Travels with Alice FROM THE PUBLISHER
This delightful book collects Calvin Trillin's accounts of his trips to Europe with his wife, Alice, and their two daughters. In Taormina, Sicily, they cheerfully disagree with Mrs. Tweedie's 1904 assertion that the beautiful town "is being spoilt," and skip the Grand Tour in favor of swimming holes, table soccer, and taureaux piscine. In Paris, they spend a day on the Champs-lyses comparing Freetime's "le Hitburger" to McDonald's Big Mac. In Spain, Trillin wonders whether he will run out of Spanish "the way someone might run out of flour or eggs." Filled with Trillin's characteristic humor, Travels with Alice is the perfect book for summer travelers.
FROM THE CRITICS
Newsday
Utterly delightful . . . the sophisticated traveler masquerading as innocent abroad.

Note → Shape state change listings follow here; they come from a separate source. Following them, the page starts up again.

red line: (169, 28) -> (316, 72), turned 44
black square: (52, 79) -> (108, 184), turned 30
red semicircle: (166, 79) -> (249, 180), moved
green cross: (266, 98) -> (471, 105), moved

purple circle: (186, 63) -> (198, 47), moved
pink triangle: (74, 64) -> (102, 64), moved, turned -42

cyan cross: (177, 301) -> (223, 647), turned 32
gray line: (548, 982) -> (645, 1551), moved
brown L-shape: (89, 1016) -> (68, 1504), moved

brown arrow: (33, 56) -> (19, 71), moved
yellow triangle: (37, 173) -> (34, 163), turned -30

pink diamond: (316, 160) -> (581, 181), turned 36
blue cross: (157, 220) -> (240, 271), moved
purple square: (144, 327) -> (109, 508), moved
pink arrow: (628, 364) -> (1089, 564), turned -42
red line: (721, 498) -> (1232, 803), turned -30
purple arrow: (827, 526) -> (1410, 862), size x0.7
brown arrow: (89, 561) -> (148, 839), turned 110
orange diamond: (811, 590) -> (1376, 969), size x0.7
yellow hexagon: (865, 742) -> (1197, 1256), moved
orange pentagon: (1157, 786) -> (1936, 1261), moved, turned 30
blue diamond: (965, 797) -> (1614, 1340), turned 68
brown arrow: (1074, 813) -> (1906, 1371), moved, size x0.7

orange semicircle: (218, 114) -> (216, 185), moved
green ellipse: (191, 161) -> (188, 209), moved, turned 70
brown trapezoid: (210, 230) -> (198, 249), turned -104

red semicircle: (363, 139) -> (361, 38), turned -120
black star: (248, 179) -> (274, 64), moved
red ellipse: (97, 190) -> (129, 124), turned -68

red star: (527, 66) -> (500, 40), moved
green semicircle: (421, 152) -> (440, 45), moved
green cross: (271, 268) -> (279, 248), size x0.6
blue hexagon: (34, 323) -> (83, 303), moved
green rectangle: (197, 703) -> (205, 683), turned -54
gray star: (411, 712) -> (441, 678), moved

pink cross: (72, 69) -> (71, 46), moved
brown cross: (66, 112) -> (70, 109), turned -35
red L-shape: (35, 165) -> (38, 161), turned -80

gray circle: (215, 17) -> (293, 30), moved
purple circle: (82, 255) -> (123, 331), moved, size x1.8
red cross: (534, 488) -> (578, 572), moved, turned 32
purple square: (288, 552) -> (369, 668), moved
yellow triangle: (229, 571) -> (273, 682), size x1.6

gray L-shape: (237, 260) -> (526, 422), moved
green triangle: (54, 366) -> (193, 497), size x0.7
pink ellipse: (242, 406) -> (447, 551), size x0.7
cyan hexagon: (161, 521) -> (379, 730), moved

New York Times Book Review
One of the classiest and funniest writers . . . Tantalizing and hilarious.
Lloyd Rose
A book full of delights! His work is a moveable feast. -- The Village Voice
The Christian Science Monitor
Trillin's skillful blend of travel, food and humor is an entertaining excursion.
Publishers Weekly
Syndicated humor columnist, author ( If You Can't Say Something Nice ) and New Yorker writer Trillin publicly refers to his wife Alice as the principessa when they travel: ``I found it improved the service in hotels.'' With Alice and daughters Abigail and Sarah, he here roams through France, Italy, Spain and the Caribbean, his selective eye and broad interests picking up on whatever intrigues him. In southern France, for instance, he pursues the vanishing arcade game of babyfoot and develops an obsession with the provincial event called taureaux piscine , a form of bullfighting requiring a small plastic swimming pool. In a mildly curmudgeonly tone, Trillin reveals a skeptic's attitude toward the French language and manners, though he's willing to forgive much of a country that gave the world the French fry. Food is never far from his thoughts, whether it leads him to farmers' markets in Provence, to sampling ethnic specialties on a stroll through lower Manhattan, or taste-testing the latest fast-food offerings in Paris. If he were a stand-up comedian, these essays would be called routines; whatever one calls them, they're sure to raise a smile. The peripatetic, insatiably curious Trillin is invariably entertaining. (Oct.)